There is the use of “Guardians”, which help Noah build the ark, with a very interesting back story as angels that decided to help humanity in the new world created by God, disobeying his orders to stay away and then becoming stone giants — becoming “part of the planet”. But something in me raged furiously when, in the end, when they die, they go “Sorry Father, for failing you” and then suddenly they are forgiven and go back to the heaven, when just minutes before they were clubbing people right and left. Oh yeah, kill everybody, just ask for forgiveness before dying and you’re all good.

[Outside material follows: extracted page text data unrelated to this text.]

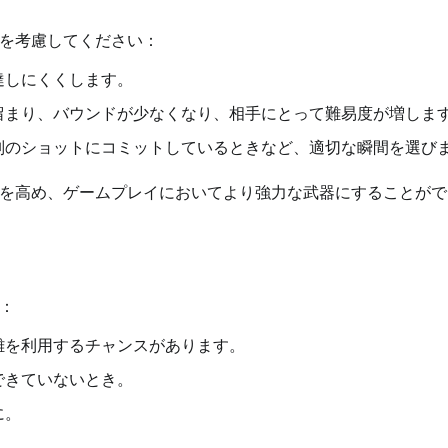
を考慮してください：
達しにくくします。
留まり、バウンドが少なくなり、相手にとって難易度が増しま
別のショットにコミットしているときなど、適切な瞬間を選び
を高め、ゲームプレイにおいてより強力な武器にすることがで
：
離を利用するチャンスがあります。
できていないとき。
に。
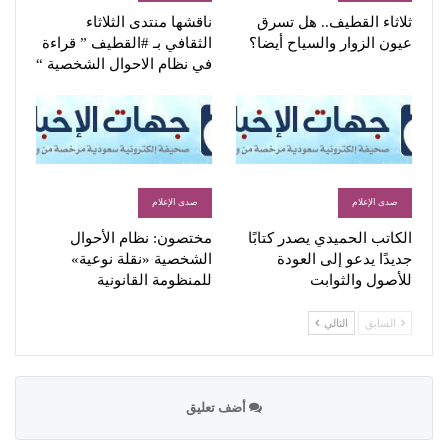
ثلاثاء القطيف.. هل تسرق
ناقشها منتدى الثلاثاء
عيون الزوار والسياح أيضا؟
الثقافي بـ #القطيف ” قراءة
في نظام الاحوال الشخصية “
صدى الإعلام
صدى الإعلام
الكاتب الحميدي يصدر كتابًا
مختصون: نظام الأحوال
جديدًا يدعو إلى العودة
الشخصية «نقلة نوعية»
للأصول والثوابت
للمنظومة القانونية
السابق
التالي
أضف تعليق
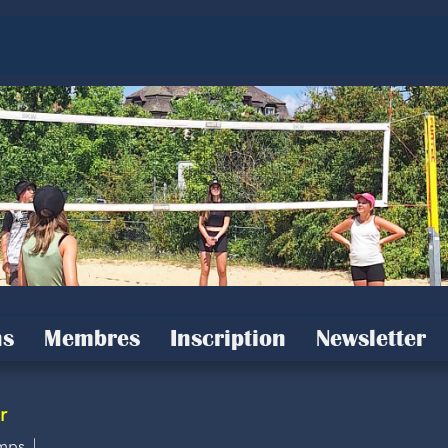
s
Membres
Inscription
Newsletter
r
mps |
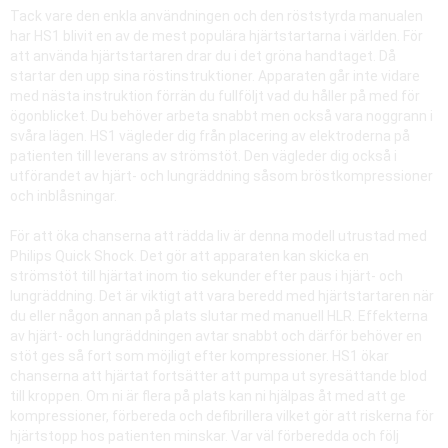
Tack vare den enkla användningen och den röststyrda manualen
har HS1 blivit en av de mest populära hjärtstartarna i världen. För
att använda hjärtstartaren drar du i det gröna handtaget. Då
startar den upp sina röstinstruktioner. Apparaten går inte vidare
med nästa instruktion förrän du fullföljt vad du håller på med för
ögonblicket. Du behöver arbeta snabbt men också vara noggrann i
svåra lägen. HS1 vägleder dig från placering av elektroderna på
patienten till leverans av strömstöt. Den vägleder dig också i
utförandet av hjärt- och lungräddning såsom bröstkompressioner
och inblåsningar.
För att öka chanserna att rädda liv är denna modell utrustad med
Philips Quick Shock. Det gör att apparaten kan skicka en
strömstöt till hjärtat inom tio sekunder efter paus i hjärt- och
lungräddning. Det är viktigt att vara beredd med hjärtstartaren när
du eller någon annan på plats slutar med manuell HLR. Effekterna
av hjärt- och lungräddningen avtar snabbt och därför behöver en
stöt ges så fort som möjligt efter kompressioner. HS1 ökar
chanserna att hjärtat fortsätter att pumpa ut syresättande blod
till kroppen. Om ni är flera på plats kan ni hjälpas åt med att ge
kompressioner, förbereda och defibrillera vilket gör att riskerna för
hjärtstopp hos patienten minskar. Var väl förberedda och följ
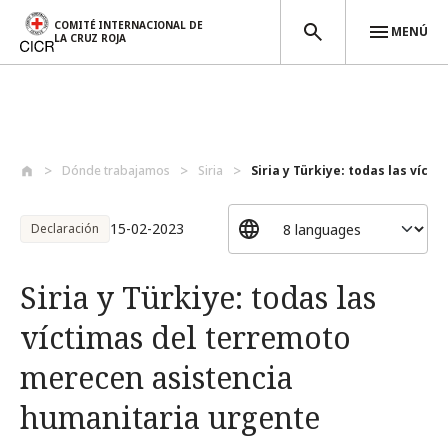
COMITÉ INTERNACIONAL DE
MENÚ
LA CRUZ ROJA
Pasar al contenido principal
Dónde trabajamos
Siria
Siria y Türkiye: todas las víctim
15-02-2023
Declaración
Siria y Türkiye: todas las
víctimas del terremoto
merecen asistencia
humanitaria urgente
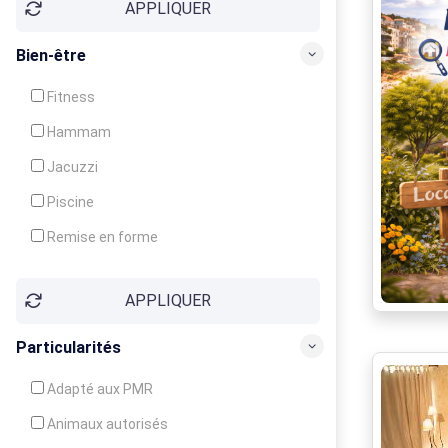
APPLIQUER
Bien-être
Fitness
Hammam
Jacuzzi
Piscine
Remise en forme
Sauna
APPLIQUER
Soins du corps
Particularités
Adapté aux PMR
Animaux autorisés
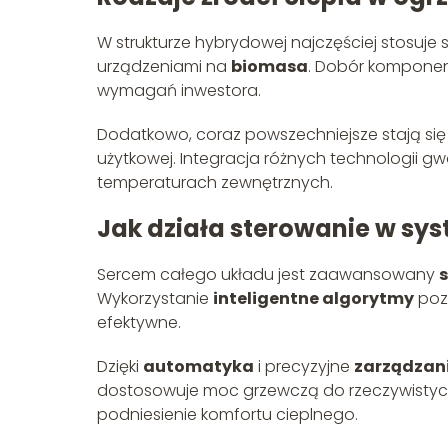
W strukturze hybrydowej najczęściej stosuje 
urządzeniami na
biomasa
. Dobór komponen
wymagań inwestora.
Dodatkowo, coraz powszechniejsze stają si
użytkowej. Integracja różnych technologii gw
temperaturach zewnętrznych.
Jak działa sterowanie w s
Sercem całego układu jest zaawansowany
Wykorzystanie
inteligentne algorytmy
pozw
efektywne.
Dzięki
automatyka
i precyzyjne
zarządzan
dostosowuje moc grzewczą do rzeczywistych 
podniesienie komfortu cieplnego.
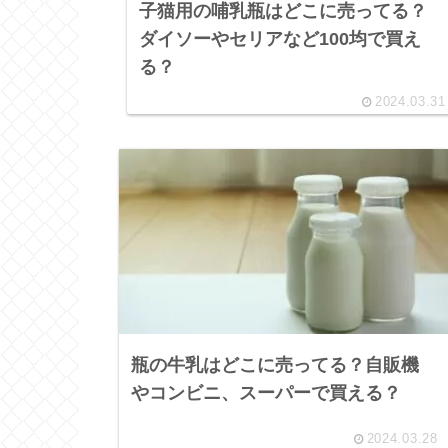
子猫用の哺乳瓶はどこに売ってる？
ダイソーやセリアなど100均で買え
る？
2024.03.31
瓶の牛乳はどこに売ってる？自販機
やコンビニ、スーパーで買える？
2024.03.28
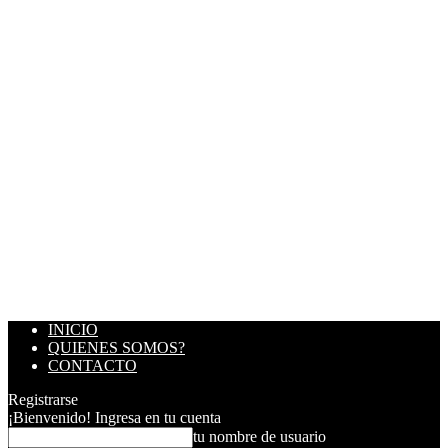
INICIO
QUIENES SOMOS?
CONTACTO
Registrarse
¡Bienvenido! Ingresa en tu cuenta
tu nombre de usuario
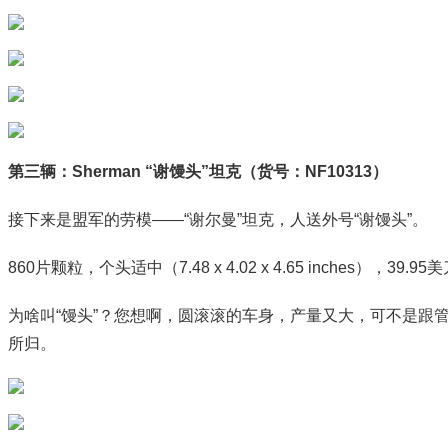
第三辆：Sherman “谢馒头”坦克（货号：NF10313）
接下来是盟军的劳模——“谢尔曼”坦克，人送外号“谢馒头”。
860片颗粒，个头适中（7.48 x 4.02 x 4.65 inches），39.95
为啥叫“馒头”？您想啊，圆滚滚的车身，产量又大，可不是跟
所归。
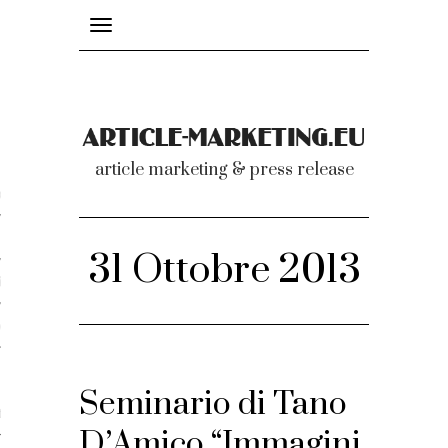
Toggle
navigation
nicati
article marketing & press release
omunicati stampa
a comunicati 2007-2020
31 Ottobre 2013
cati Video
dei comunicati
Seminario di Tano
ti
D’Amico “Immagini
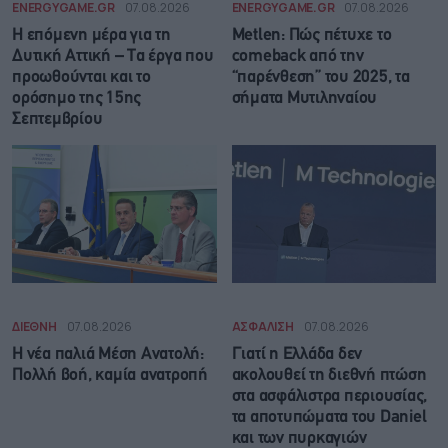
ENERGYGAME.GR
07.08.2026
ENERGYGAME.GR
07.08.2026
Η επόμενη μέρα για τη
Metlen: Πώς πέτυχε το
Δυτική Αττική – Τα έργα που
comeback από την
προωθούνται και το
“παρένθεση” του 2025, τα
ορόσημο της 15ης
σήματα Μυτιληναίου
Σεπτεμβρίου
ΔΙΕΘΝΗ
07.08.2026
ΑΣΦΑΛΙΣΗ
07.08.2026
Η νέα παλιά Μέση Ανατολή:
Γιατί η Ελλάδα δεν
Πολλή βοή, καμία ανατροπή
ακολουθεί τη διεθνή πτώση
στα ασφάλιστρα περιουσίας,
τα αποτυπώματα του Daniel
και των πυρκαγιών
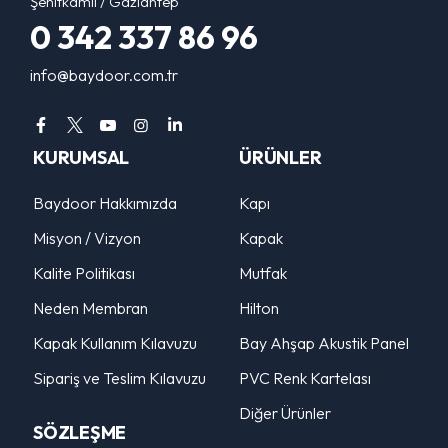
Şehitkamil / Gaziantep
0 342 337 86 96
info@baydoor.com.tr
KURUMSAL
ÜRÜNLER
Baydoor Hakkımızda
Kapı
Misyon / Vizyon
Kapak
Kalite Politikası
Mutfak
Neden Membran
Hilton
Kapak Kullanım Kılavuzu
Bay Ahşap Akustik Panel
Sipariş ve Teslim Kılavuzu
PVC Renk Kartelası
Diğer Ürünler
SÖZLEŞME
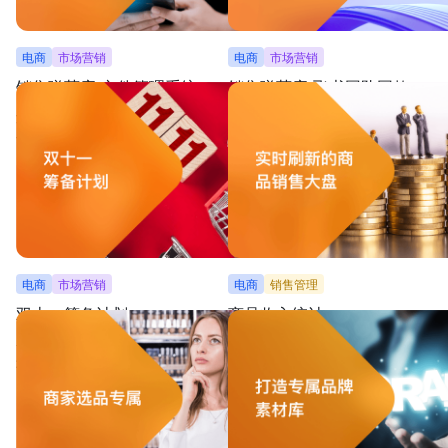
电商
市场营销
电商
市场营销
销售弹药库-文件管理系统
销售弹药库-飞书团队同款
涵盖演示素材、展示内容、产品信息、客户案例等
搭建市场素材资料库，按素材类型分类，
分类，助企业商业化文件实现系统化管理
找；嵌入视频、推文、图片，便于跳转浏
电商
市场营销
电商
销售管理
双十一筹备计划
商品收入统计
备战双十一，用一张表管理双十一所有项目，统筹
管理各产品销量数据，实时生成最新业务
项目时间线并分阶段按分工推进
自动判断目标达成情况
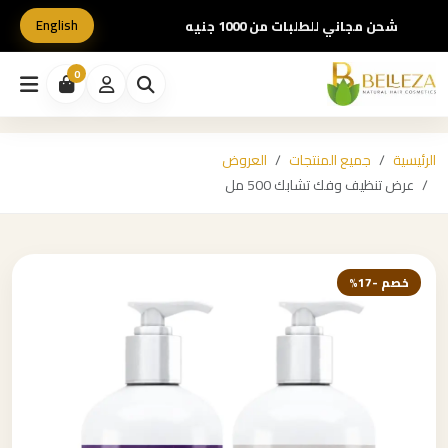
English
شحن مجاني للطلبات من 1000 جنيه
0
الرئيسية
جميع المنتجات
العروض
عرض تنظيف وفك تشابك 500 مل
خصم -17%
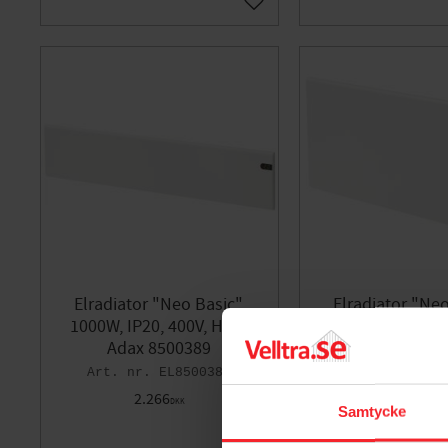
Gem som favorit
Elradiator "Neo Basic",
Elradiator "Neo
1000W, IP20, 400V, Hvid,
1000W, IP20, 40
Adax 8500389
Malmbergs 8
EL8500389
EL8
2.266
2.271
DKK
DKK
Samtycke
Gem som favorit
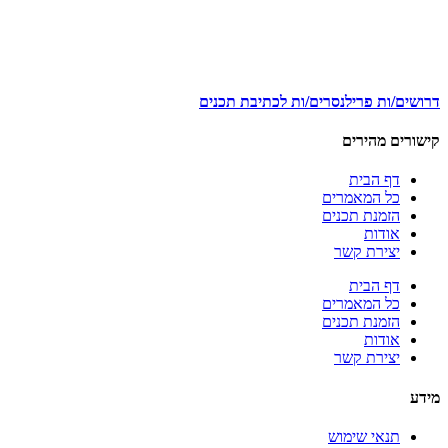
דרושים/ות פרילנסרים/ות לכתיבת תכנים
קישורים מהירים
דף הבית
כל המאמרים
הזמנת תכנים
אודות
יצירת קשר
דף הבית
כל המאמרים
הזמנת תכנים
אודות
יצירת קשר
מידע
תנאי שימוש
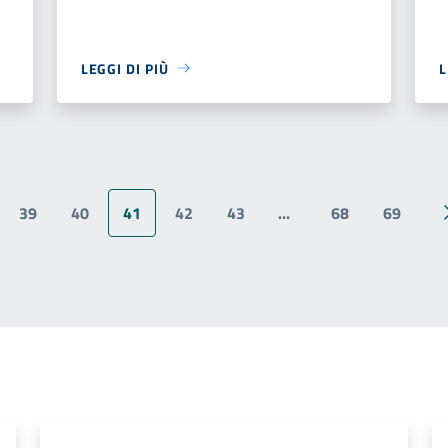
LEGGI DI PIÙ
L
39
40
41
42
43
...
68
69
ina precedente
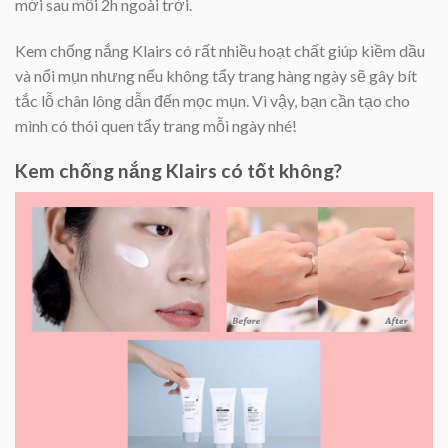
mới sau mỗi 2h ngoài trời.
Kem chống nắng Klairs có rất nhiều hoạt chất giúp kiềm dầu
và nổi mụn nhưng nếu không tẩy trang hàng ngày sẽ gây bít
tắc lỗ chân lông dẫn đến mọc mụn. Vì vậy, bạn cần tạo cho
mình có thói quen tẩy trang mỗi ngày nhé!
Kem chống nắng Klairs có tốt không?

Also, in the “non-biblical biblical story” sense, in no point at all God is called “God”. All references are done purely as “the Creator”: “The creator gave me this vision”, “The creator punished us for disobeying his orders” and on and on and on. At some points it gets really tiring hearing “creator” so many times. And my personal guess says that they avoided “God” specifically to not say “Hey, this is Christian story, too bad for you, Muslims!”
If I said “acting is weird” (a phrase I’ve been using a lot in my reviews) is only because the script is weird. There is one point when Jennifer Connelly, playing Naameh, the wife of Noah, goes rampage over him and I could barely understand what was the point she was trying to make. After a few phrases is that she finally reaches the point and then it makes sense but before… (sorry to say this but) she just sound like some woman who just watched a weird romcom in her period.
Russel Crowe goes fine as Noah — in its “I’m Noah, but I’m also Abraham and some crazy fanatical dude” — but only because the story goes around him and I guess the best lines were written for him.
Logan Lerman, which starts acting pretty much like he did in Percy Jackson, goes as bad as expected but suddenly improves — in the very last minutes of the movie, which makes the point completely moot.
Emma Watson was a complete deception but, again, since the best lines were written for Crowe, I wouldn’t expect too much anyway.
Speaking of the female roles, I can’t really understand why Aronofsky would force Emma Watson and Jennifer Connelly to be so thin in the movie. I mean, all the man — at least, the adult ones — are bulging pieces of meat, like the stereotype of the lumberjack, while the women are so thin it seems they didn’t eat anything for days. Connelly beauty is almost ruined in the movie because of this.
In the end, it’s and ok story which tries too much to tell a very known story in a way it’s not to not piss too many people and accomplishes nothing. I’d give it 4 out of 10 mass extinctions.